GOAL OF THE EXERCISE => The data below should be transcribed in full, with no picture included.

STUDY MATERIAL =>

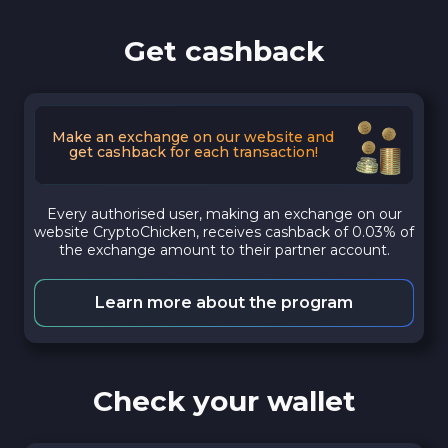
Get cashback
Make an exchange on our website and
get cashback for each transaction!
Every authorised user, making an exchange on our
website CryptoChicken, receives cashback of 0.03% of
the exchange amount to their partner account.
Learn more about the program
Check your wallet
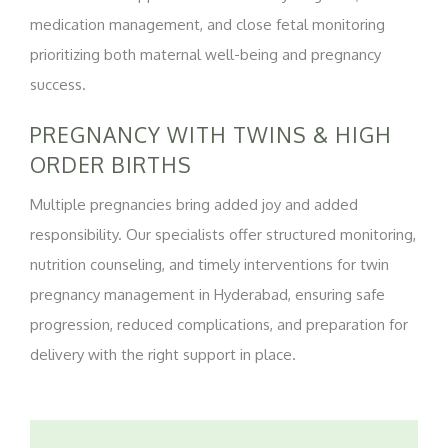
medication management, and close fetal monitoring
prioritizing both maternal well-being and pregnancy
success.
PREGNANCY WITH TWINS & HIGH
ORDER BIRTHS
Multiple pregnancies bring added joy and added
responsibility. Our specialists offer structured monitoring,
nutrition counseling, and timely interventions for twin
pregnancy management in Hyderabad, ensuring safe
progression, reduced complications, and preparation for
delivery with the right support in place.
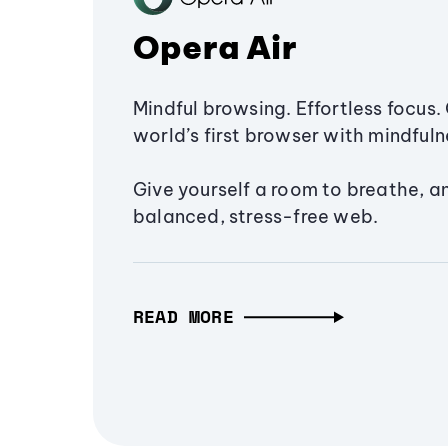
Opera Air
Mindful browsing. Effortless focus. 
world’s first browser with mindfulne
Give yourself a room to breathe, a
balanced, stress-free web.
READ MORE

TASK RESULT =>
Get cashback
Make an exchange on our website and
get cashback for each transaction!
Every authorised user, making an exchange on our
website CryptoChicken, receives cashback of 0.03% of
the exchange amount to their partner account.
Learn more about the program
Check your wallet
medication management, and close fetal monitoring
prioritizing both maternal well-being and pregnancy
success.
PREGNANCY WITH TWINS & HIGH
ORDER BIRTHS
Multiple pregnancies bring added joy and added
responsibility. Our specialists offer structured monitoring,
nutrition counseling, and timely interventions for twin
pregnancy management in Hyderabad, ensuring safe
progression, reduced complications, and preparation for
delivery with the right support in place.
Opera Air
Mindful browsing. Effortless focus. 
world’s first browser with mindfulne
Give yourself a room to breathe, a
balanced, stress-free web.
READ MORE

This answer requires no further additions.